A nova superestrutura, nas suas mais diversas expressões, alimenta-se habitualmente com o material do complexo superestrutural ultrapassado, metamorfoseado segundo suas necessidades. Entretanto, quando se trata de realidades que se chocam frontalmente com a nova ordem, elas são superadas, mantendo-se quando muito resquícios culturais fantasmagóricos dos mesmos. Um exemplo extremo: em modos primitivos de produção, a antropofagia era sustentada por consolidadas elaborações cultural-ideológicas. Essas concepções e tradições se mantiveram, até hoje, em forma simbólica, na comunhão da Eucaristia. (MAESTRI, 2013.)

Racismo e Racismo

Não foi o “Iluminismo”, mas a Grécia escravista, que criou a dicotomia “civilizado e bárbaro”, que se desdobrou em “civilizado e selvagem”, em “civilizado e primitivo”, etc.  (ALMEIDA: 2019, 19.)  Na Antiguidade, com a consolidação do modo de produção escravista, a exploração sistemática do trabalhador escravizado pelo escravizador produziu as instituições e propostas  de diferença de natureza entre o homem livre e escravo, que normalizavam, justificavam e consolidavam aquela forma de relação social de produção. Platão e, sobretudo, Aristóteles racionalizaram e refinaram as visões práticas dos escravistas de suas épocas, criando leituras de mundo essencialistas que manteriam seu caráter performativo, adaptado aos novos tempos, até meados do século 19.  (ARISTÓTELES, 1957; SCHIROLLO: 1979, 184.)

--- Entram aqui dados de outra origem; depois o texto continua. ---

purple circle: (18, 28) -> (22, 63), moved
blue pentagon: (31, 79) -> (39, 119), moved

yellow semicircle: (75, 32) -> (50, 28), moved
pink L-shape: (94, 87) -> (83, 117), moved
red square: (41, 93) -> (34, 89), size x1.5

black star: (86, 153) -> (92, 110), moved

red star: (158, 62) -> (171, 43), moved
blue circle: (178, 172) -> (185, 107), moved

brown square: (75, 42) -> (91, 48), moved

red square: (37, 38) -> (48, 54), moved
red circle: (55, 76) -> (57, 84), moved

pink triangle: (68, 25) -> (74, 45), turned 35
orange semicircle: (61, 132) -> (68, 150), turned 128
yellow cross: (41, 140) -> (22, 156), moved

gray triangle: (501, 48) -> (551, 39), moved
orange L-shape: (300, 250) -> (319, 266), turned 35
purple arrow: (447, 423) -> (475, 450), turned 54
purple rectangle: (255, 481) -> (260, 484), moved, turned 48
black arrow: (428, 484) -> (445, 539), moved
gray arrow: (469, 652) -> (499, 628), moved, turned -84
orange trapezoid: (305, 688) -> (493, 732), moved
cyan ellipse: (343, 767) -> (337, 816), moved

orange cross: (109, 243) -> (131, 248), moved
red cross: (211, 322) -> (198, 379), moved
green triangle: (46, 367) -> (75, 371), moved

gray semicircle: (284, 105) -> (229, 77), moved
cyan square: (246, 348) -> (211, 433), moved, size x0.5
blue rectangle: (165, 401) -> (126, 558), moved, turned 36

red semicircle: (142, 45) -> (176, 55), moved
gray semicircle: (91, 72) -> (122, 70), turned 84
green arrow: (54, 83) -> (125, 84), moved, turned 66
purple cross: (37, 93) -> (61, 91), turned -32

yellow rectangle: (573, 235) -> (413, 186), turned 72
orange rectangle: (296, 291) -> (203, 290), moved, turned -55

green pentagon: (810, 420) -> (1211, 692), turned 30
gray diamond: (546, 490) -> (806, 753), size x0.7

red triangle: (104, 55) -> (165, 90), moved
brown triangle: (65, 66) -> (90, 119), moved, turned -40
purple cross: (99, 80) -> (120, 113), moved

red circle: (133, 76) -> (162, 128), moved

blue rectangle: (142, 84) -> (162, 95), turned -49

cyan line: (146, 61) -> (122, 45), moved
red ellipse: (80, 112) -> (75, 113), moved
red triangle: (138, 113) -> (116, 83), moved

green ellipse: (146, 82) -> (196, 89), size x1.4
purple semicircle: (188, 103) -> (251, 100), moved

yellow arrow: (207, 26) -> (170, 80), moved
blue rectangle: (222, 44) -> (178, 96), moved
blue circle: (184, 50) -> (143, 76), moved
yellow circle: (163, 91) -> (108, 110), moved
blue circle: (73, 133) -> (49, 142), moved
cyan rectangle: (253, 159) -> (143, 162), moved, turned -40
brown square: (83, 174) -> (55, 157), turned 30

No contexto da construção de representações ideológicas condizentes com a sociedade escravista, criou-se a narrativa sobre uma natureza inferior do escravizado que se expressaria em sua falta de civilização, e, desde sempre, em suas características físicas, mesmo quando elas praticamente inexistiam. Para o teólogo e filósofo católico italiano Aegidius Romanus (c.1247-1316), a natureza do homem semibestial, destinado por nascimento à escravidão, expressava-se na sua incapacidade de distinguir-se plenamente dos animais “pela alimentação, pelo vestuário, pela fala e pelos meios de defesa”.  O fato que não possuísse leis e governo era também prova de sua limitação essencial. (SAUNDERS: 1994, 75 e 67).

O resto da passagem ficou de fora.